**Exercise input**
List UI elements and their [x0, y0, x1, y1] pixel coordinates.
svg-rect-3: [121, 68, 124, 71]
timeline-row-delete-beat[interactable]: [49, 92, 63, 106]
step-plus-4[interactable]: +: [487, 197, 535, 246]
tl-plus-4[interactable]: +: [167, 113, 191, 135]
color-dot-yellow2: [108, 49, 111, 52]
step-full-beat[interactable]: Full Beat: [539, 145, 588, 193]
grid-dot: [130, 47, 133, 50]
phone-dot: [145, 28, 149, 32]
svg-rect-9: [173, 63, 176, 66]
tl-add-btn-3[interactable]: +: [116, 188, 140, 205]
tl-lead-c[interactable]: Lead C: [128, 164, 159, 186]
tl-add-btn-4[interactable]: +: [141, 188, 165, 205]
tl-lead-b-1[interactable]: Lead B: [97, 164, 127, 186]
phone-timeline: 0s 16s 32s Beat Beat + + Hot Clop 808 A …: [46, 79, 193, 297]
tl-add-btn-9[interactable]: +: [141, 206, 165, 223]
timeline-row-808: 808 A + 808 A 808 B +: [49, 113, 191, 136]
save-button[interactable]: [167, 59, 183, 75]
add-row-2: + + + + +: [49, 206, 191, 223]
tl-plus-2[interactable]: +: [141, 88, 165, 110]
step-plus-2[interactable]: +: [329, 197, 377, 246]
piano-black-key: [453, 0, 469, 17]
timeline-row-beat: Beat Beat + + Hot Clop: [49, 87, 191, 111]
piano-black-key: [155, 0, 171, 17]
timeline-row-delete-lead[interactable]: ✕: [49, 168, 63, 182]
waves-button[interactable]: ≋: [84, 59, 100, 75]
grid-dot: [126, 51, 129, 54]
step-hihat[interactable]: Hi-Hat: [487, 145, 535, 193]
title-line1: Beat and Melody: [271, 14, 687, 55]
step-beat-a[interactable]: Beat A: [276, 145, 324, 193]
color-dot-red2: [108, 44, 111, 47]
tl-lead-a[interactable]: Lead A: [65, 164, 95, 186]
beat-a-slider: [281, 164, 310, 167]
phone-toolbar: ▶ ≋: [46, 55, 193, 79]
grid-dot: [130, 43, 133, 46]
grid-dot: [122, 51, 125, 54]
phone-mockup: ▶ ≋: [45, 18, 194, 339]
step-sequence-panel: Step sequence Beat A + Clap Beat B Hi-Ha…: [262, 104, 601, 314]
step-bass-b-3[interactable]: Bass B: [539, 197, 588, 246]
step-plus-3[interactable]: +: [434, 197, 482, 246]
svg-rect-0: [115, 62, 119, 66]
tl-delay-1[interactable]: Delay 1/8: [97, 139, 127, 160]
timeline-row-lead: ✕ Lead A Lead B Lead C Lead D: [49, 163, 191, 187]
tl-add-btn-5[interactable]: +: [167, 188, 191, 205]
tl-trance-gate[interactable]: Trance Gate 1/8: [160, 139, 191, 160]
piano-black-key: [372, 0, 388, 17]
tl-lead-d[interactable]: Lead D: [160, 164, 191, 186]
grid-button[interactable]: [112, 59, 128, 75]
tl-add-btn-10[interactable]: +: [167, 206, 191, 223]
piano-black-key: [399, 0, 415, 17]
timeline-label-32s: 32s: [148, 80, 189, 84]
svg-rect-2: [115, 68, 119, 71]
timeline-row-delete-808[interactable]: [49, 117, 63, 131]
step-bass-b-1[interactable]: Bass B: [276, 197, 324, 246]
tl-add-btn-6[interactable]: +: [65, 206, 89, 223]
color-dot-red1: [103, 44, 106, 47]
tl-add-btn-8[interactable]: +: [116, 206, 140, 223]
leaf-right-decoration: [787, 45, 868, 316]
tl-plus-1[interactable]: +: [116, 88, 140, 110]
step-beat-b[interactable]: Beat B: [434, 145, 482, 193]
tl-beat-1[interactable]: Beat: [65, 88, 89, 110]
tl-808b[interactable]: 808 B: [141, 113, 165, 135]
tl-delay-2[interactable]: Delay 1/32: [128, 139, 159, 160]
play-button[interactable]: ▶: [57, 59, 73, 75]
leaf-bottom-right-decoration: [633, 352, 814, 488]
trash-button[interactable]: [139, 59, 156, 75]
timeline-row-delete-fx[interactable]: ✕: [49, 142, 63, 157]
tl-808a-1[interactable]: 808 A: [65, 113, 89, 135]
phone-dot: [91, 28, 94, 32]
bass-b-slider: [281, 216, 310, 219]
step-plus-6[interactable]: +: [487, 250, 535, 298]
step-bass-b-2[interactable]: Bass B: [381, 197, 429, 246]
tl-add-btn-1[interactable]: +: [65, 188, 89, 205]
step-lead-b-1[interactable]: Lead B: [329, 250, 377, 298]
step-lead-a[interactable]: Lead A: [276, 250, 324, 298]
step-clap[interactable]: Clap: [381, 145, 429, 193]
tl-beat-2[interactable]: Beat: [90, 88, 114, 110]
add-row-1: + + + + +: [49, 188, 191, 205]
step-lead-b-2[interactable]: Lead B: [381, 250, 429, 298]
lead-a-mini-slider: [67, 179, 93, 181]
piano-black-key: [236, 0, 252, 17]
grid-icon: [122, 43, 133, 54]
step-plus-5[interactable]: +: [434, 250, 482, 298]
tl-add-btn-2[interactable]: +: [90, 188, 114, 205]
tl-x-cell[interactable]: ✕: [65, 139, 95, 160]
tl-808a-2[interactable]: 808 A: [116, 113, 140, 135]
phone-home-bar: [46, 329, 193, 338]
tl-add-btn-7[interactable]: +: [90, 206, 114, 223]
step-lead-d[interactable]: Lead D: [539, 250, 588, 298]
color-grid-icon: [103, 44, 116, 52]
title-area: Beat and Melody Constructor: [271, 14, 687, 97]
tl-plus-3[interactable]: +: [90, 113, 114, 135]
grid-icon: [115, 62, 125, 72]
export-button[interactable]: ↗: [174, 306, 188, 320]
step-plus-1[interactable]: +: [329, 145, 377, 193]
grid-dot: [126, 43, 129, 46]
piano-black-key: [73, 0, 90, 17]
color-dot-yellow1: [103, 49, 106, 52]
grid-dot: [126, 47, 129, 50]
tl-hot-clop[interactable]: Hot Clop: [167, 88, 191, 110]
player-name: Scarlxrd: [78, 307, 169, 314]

**Work required**
From the first line to the last, return the data exactly as written.

**Solved exercise**
List UI elements and their [x0, y0, x1, y1] pixel coordinates.
svg-rect-3: [121, 68, 124, 71]
timeline-row-delete-beat[interactable]: [49, 92, 63, 106]
step-plus-4[interactable]: +: [487, 197, 535, 246]
tl-plus-4[interactable]: +: [167, 113, 191, 135]
color-dot-yellow2: [108, 49, 111, 52]
step-full-beat[interactable]: Full Beat: [539, 145, 588, 193]
grid-dot: [130, 47, 133, 50]
phone-dot: [145, 28, 149, 32]
svg-rect-9: [173, 63, 176, 66]
tl-add-btn-3[interactable]: +: [116, 188, 140, 205]
tl-lead-c[interactable]: Lead C: [128, 164, 159, 186]
tl-add-btn-4[interactable]: +: [141, 188, 165, 205]
tl-lead-b-1[interactable]: Lead B: [97, 164, 127, 186]
phone-timeline: 0s 16s 32s Beat Beat + + Hot Clop 808 A …: [46, 79, 193, 297]
tl-add-btn-9[interactable]: +: [141, 206, 165, 223]
timeline-row-808: 808 A + 808 A 808 B +: [49, 113, 191, 136]
save-button[interactable]: [167, 59, 183, 75]
add-row-2: + + + + +: [49, 206, 191, 223]
tl-plus-2[interactable]: +: [141, 88, 165, 110]
step-plus-2[interactable]: +: [329, 197, 377, 246]
piano-black-key: [453, 0, 469, 17]
timeline-row-beat: Beat Beat + + Hot Clop: [49, 87, 191, 111]
piano-black-key: [155, 0, 171, 17]
timeline-row-delete-lead[interactable]: ✕: [49, 168, 63, 182]
waves-button[interactable]: ≋: [84, 59, 100, 75]
grid-dot: [126, 51, 129, 54]
step-hihat[interactable]: Hi-Hat: [487, 145, 535, 193]
title-line1: Beat and Melody: [271, 14, 687, 55]
step-beat-a[interactable]: Beat A: [276, 145, 324, 193]
color-dot-red2: [108, 44, 111, 47]
tl-lead-a[interactable]: Lead A: [65, 164, 95, 186]
beat-a-slider: [281, 164, 310, 167]
phone-toolbar: ▶ ≋: [46, 55, 193, 79]
grid-dot: [130, 43, 133, 46]
grid-dot: [122, 51, 125, 54]
phone-mockup: ▶ ≋: [45, 18, 194, 339]
step-sequence-panel: Step sequence Beat A + Clap Beat B Hi-Ha…: [262, 104, 601, 314]
step-bass-b-3[interactable]: Bass B: [539, 197, 588, 246]
step-plus-3[interactable]: +: [434, 197, 482, 246]
svg-rect-0: [115, 62, 119, 66]
tl-delay-1[interactable]: Delay 1/8: [97, 139, 127, 160]
timeline-row-lead: ✕ Lead A Lead B Lead C Lead D: [49, 163, 191, 187]
tl-add-btn-5[interactable]: +: [167, 188, 191, 205]
tl-trance-gate[interactable]: Trance Gate 1/8: [160, 139, 191, 160]
piano-black-key: [372, 0, 388, 17]
tl-lead-d[interactable]: Lead D: [160, 164, 191, 186]
grid-button[interactable]: [112, 59, 128, 75]
tl-add-btn-10[interactable]: +: [167, 206, 191, 223]
piano-black-key: [399, 0, 415, 17]
timeline-label-32s: 32s: [148, 80, 189, 84]
svg-rect-2: [115, 68, 119, 71]
timeline-row-delete-808[interactable]: [49, 117, 63, 131]
step-bass-b-1[interactable]: Bass B: [276, 197, 324, 246]
tl-add-btn-6[interactable]: +: [65, 206, 89, 223]
color-dot-red1: [103, 44, 106, 47]
tl-add-btn-8[interactable]: +: [116, 206, 140, 223]
leaf-right-decoration: [787, 45, 868, 316]
tl-plus-1[interactable]: +: [116, 88, 140, 110]
step-beat-b[interactable]: Beat B: [434, 145, 482, 193]
tl-beat-1[interactable]: Beat: [65, 88, 89, 110]
tl-808b[interactable]: 808 B: [141, 113, 165, 135]
tl-delay-2[interactable]: Delay 1/32: [128, 139, 159, 160]
play-button[interactable]: ▶: [57, 59, 73, 75]
leaf-bottom-right-decoration: [633, 352, 814, 488]
trash-button[interactable]: [139, 59, 156, 75]
timeline-row-delete-fx[interactable]: ✕: [49, 142, 63, 157]
tl-808a-1[interactable]: 808 A: [65, 113, 89, 135]
phone-dot: [91, 28, 94, 32]
bass-b-slider: [281, 216, 310, 219]
step-plus-6[interactable]: +: [487, 250, 535, 298]
step-bass-b-2[interactable]: Bass B: [381, 197, 429, 246]
tl-add-btn-1[interactable]: +: [65, 188, 89, 205]
step-lead-b-1[interactable]: Lead B: [329, 250, 377, 298]
step-lead-a[interactable]: Lead A: [276, 250, 324, 298]
step-clap[interactable]: Clap: [381, 145, 429, 193]
tl-beat-2[interactable]: Beat: [90, 88, 114, 110]
add-row-1: + + + + +: [49, 188, 191, 205]
step-lead-b-2[interactable]: Lead B: [381, 250, 429, 298]
lead-a-mini-slider: [67, 179, 93, 181]
piano-black-key: [236, 0, 252, 17]
grid-icon: [122, 43, 133, 54]
step-plus-5[interactable]: +: [434, 250, 482, 298]
tl-add-btn-2[interactable]: +: [90, 188, 114, 205]
tl-x-cell[interactable]: ✕: [65, 139, 95, 160]
tl-808a-2[interactable]: 808 A: [116, 113, 140, 135]
phone-home-bar: [46, 329, 193, 338]
tl-add-btn-7[interactable]: +: [90, 206, 114, 223]
step-lead-d[interactable]: Lead D: [539, 250, 588, 298]
color-grid-icon: [103, 44, 116, 52]
title-area: Beat and Melody Constructor: [271, 14, 687, 97]
tl-plus-3[interactable]: +: [90, 113, 114, 135]
grid-icon: [115, 62, 125, 72]
export-button[interactable]: ↗: [174, 306, 188, 320]
step-plus-1[interactable]: +: [329, 145, 377, 193]
grid-dot: [126, 43, 129, 46]
piano-black-key: [73, 0, 90, 17]
color-dot-yellow1: [103, 49, 106, 52]
grid-dot: [126, 47, 129, 50]
tl-hot-clop[interactable]: Hot Clop: [167, 88, 191, 110]
player-name: Scarlxrd: [78, 307, 169, 314]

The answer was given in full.